Duygudurum düzenleyicilerinin kullanılmasına karşın ortaya çıkan mani veya depresyon ataklarını tedavi etmek için ek ilaç tedavileri yazılmaktadır. Örneğin, antipsikotik ilaçlar esas olarak manik atak sırasında yazılırken, antidepresan ilaçlar yaygın olarak depresif atak sırasında verilmektedir. Araştırmalar, antidepresanların mani, hipomani ya da hızlı döngüye geçişi tetikleyebildiğini göstermiştir. Bu nedenle, bipolar bozukluğu olan kişileri bu geçisten korumak amacıyla antidepresan ilaçla birlikte duygudurum düzenleyicileri de yazılmaktadır. Hastalığın semptomlarını tedavi etmek için başka ilaçların alınması da gerekebilmektedir.
İlaç tedavisinde ayarlamalar
Hastalığın farklı evreleri sırasında tedavi planlarında değişikliklerin yani sıra ilaç tedavisinde ayarlamalar yapılması da gerekebilmektedir. Eğer hasta bir manik ya da depresif atak geçirebileceğini hissederse, ivedilikle doktoruyla temasa geçmelidir. İlk uyarı işaretlerinde ilaç tedavisinde yapılacak ayarlamalar genellikle normal duyguduruma dönüşü sağlamakta ve tekrarlayan atakları önleyebilmektedir.
Tedavi planına bağlı kalma gereği
Büyük sıklıkla, kişiler (1) kendilerini daha iyi hissettikleri için, (2) ‘uç noktaları’ atlattıkları için ya da (3) yan etkilerden rahatsız oldukları için ilaçlarını bırakmak isterler. Oysa, bipolar bozukluğu olan kişilerin semptomlar kaybolduktan sonra bile ilaçlarını düzenli olarak almaları başarılı tedavi için büyük önem taşımaktadır. Eğer ilacı bırakırlarsa, muhtemelen sonraki birkaç gün ya da hafta içinde yeni bir atak yaşamayacaklardır ancak büyük olasılıkla sonunda bir nüks yaşayacaklardır.
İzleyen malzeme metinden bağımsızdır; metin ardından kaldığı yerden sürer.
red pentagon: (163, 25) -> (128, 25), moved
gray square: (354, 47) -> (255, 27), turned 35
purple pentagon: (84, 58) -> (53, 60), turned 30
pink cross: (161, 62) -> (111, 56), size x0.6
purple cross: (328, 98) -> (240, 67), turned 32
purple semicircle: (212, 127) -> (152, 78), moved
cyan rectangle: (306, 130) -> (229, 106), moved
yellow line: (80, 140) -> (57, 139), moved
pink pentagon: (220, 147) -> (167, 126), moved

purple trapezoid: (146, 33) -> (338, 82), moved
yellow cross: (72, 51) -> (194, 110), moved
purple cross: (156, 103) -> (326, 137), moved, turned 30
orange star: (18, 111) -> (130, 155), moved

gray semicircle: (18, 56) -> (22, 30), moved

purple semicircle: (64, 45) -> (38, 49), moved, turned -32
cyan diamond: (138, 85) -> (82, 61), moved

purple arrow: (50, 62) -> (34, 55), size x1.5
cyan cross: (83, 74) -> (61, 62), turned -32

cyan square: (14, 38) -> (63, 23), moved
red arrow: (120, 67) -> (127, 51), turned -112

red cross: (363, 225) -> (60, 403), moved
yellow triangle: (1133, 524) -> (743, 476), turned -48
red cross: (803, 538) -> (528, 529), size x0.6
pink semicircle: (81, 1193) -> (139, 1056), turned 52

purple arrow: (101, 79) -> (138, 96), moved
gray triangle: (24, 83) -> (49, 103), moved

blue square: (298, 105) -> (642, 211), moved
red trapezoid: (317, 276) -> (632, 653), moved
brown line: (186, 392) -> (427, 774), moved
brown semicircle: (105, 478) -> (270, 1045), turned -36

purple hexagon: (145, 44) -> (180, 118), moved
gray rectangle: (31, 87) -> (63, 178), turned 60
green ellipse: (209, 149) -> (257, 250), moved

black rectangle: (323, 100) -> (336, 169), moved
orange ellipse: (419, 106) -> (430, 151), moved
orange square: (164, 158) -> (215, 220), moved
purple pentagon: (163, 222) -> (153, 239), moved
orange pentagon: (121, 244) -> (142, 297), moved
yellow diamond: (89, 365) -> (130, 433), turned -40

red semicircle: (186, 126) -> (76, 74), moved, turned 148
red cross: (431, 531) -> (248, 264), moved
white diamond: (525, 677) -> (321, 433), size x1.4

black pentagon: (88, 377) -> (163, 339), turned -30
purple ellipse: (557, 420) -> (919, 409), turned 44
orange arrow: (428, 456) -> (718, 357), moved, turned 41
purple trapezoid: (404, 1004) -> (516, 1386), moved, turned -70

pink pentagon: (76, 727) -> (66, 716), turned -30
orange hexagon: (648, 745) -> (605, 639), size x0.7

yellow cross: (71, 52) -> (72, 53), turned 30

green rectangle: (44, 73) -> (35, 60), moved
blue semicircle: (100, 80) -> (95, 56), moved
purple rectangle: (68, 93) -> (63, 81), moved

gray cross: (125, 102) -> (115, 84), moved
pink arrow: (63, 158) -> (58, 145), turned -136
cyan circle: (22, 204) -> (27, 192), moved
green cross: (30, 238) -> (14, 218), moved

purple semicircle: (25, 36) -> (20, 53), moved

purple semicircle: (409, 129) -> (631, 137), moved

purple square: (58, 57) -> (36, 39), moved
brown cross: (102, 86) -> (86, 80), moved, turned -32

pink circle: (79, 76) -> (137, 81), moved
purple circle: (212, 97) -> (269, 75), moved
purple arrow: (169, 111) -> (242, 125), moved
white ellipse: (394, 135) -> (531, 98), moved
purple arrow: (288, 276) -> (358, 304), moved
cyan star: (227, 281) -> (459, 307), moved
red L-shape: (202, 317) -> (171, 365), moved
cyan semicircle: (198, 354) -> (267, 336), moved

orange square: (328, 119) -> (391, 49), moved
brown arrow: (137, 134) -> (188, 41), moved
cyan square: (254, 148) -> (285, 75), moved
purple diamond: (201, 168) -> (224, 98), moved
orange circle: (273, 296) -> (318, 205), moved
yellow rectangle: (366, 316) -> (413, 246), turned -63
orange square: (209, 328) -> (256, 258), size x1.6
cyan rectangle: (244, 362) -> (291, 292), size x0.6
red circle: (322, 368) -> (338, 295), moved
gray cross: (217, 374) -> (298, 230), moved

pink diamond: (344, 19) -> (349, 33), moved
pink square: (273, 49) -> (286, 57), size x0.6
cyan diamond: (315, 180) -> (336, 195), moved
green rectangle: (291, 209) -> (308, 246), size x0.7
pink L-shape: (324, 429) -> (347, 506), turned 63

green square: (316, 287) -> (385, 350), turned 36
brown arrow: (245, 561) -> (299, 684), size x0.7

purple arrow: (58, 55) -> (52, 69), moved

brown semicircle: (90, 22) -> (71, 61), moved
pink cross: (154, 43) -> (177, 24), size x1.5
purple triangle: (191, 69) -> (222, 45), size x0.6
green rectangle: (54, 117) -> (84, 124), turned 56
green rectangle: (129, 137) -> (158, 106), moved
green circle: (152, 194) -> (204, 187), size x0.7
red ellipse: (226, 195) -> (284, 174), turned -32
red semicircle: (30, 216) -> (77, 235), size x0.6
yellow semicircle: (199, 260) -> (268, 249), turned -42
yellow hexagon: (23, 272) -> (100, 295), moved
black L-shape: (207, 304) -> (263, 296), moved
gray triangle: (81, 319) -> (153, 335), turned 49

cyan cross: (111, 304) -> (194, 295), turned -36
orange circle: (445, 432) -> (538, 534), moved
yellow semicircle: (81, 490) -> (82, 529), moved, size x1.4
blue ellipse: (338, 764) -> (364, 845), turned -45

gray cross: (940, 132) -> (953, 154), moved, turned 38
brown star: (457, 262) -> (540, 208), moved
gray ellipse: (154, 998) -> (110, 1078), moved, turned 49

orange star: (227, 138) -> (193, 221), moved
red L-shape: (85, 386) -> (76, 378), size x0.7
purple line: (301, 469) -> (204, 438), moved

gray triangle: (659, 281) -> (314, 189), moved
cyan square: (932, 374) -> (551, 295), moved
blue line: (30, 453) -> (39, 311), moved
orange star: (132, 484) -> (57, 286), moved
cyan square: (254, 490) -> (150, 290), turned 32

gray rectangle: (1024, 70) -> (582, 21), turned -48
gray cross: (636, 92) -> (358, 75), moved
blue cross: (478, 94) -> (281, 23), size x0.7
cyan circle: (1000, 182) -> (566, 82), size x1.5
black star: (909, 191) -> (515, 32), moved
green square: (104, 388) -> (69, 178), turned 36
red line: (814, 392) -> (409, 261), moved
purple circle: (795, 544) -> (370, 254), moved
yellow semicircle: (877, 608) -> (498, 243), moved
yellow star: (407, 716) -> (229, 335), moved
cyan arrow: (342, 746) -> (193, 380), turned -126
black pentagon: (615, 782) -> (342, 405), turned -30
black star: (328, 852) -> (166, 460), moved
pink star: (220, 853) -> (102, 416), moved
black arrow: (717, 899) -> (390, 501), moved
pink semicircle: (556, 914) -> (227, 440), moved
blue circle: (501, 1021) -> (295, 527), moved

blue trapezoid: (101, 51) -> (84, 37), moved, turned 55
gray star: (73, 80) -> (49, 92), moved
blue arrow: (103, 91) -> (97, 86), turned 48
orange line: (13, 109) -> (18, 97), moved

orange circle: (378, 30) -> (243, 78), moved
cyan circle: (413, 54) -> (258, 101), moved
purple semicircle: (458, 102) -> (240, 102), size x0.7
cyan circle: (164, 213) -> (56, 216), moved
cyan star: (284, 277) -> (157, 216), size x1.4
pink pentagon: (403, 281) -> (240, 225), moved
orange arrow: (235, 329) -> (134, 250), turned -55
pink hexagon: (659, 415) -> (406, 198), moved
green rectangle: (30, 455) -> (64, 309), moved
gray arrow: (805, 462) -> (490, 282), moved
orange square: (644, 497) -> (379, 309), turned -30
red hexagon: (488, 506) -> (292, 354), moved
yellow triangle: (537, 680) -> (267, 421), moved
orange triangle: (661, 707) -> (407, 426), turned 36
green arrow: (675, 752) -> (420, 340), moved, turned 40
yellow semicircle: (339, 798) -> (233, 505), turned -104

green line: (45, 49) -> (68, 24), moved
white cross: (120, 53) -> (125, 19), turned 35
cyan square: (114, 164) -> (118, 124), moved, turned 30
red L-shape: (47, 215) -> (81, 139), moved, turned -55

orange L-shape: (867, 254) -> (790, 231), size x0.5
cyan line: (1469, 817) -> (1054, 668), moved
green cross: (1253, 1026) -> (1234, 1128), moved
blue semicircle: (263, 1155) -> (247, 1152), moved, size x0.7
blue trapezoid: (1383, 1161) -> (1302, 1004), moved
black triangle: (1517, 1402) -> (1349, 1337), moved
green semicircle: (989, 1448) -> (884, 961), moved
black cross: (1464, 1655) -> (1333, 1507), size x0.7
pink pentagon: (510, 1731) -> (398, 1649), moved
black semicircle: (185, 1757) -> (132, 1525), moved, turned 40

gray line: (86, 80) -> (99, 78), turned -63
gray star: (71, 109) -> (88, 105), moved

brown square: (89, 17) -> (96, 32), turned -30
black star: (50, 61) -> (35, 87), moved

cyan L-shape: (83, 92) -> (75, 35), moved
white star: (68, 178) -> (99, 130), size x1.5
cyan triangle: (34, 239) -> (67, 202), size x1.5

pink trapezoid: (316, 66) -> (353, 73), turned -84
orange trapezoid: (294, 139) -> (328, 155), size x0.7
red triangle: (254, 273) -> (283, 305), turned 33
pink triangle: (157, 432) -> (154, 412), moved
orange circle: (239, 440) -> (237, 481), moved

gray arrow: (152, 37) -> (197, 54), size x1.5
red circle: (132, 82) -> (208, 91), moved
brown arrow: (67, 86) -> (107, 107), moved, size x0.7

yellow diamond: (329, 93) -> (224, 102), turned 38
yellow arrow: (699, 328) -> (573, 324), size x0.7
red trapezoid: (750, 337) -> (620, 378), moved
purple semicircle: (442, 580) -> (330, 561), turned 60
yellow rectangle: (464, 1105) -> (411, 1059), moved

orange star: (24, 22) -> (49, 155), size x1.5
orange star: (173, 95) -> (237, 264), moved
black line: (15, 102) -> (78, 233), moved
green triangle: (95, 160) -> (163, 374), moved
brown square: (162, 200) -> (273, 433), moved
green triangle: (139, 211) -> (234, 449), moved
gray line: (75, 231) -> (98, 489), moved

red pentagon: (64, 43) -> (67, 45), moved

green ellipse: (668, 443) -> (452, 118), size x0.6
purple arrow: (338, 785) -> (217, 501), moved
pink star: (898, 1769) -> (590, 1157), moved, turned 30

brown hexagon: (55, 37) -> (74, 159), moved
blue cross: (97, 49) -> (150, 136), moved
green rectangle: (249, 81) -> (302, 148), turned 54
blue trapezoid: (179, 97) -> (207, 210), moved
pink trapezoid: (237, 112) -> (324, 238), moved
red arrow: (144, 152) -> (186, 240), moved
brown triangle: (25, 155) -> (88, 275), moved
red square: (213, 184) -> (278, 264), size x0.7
Kişiler, ne kadar fazla atak yaşarlarsa, sonraki her bir ataği tedavi etmenin o kadar zor olacağını ve atakların daha da sıklaşacağını akıllarında tutmalıdırlar.
Psikoterapi
İlaç tedavisine ek olarak uygulanan psikoterapi, bipolar bozukluğu olan kişilere ve ailelerine destek, eğitim ve rehberlik sağlamada çoğunlukla yararlı olmaktadır. Gelecekteki ataklari önlemede de yardımcı olabilmektedir.
Hastaneye yatırma
İntihar riskinden dolayı, şiddetli depresyonu olan kişilerin kısa süreyle hastaneye yatırılması gerekebilir. Kendilerine ve başkalarına zarar vermelerini önlemek için, manik atak geçiren kişiler için de bu gerekli olabilir.
Hastalığın Etkileri
Düşünce, duygu ve davranışlardaki aşırılıklar, kişinin yaşamının pek çok alanını etkiler ve aşağıdaki durumlara neden olabilir:
- Eş, aile ve arkadaşlarla ilişkilerde problemler
- Konsantrasyonda azalma
- Kişinin sağlığını veya yaşamını riske sokan davranışlar
- Kendine güven eksikliği ve kişinin yaşamını kontrol etmesiyle ilgili bozukluklar
Durum tedavisiz olarak ne kadar devam ederse, kişinin ve ailesinin yaşamına etkisi de o kadar büyük olmaktadır.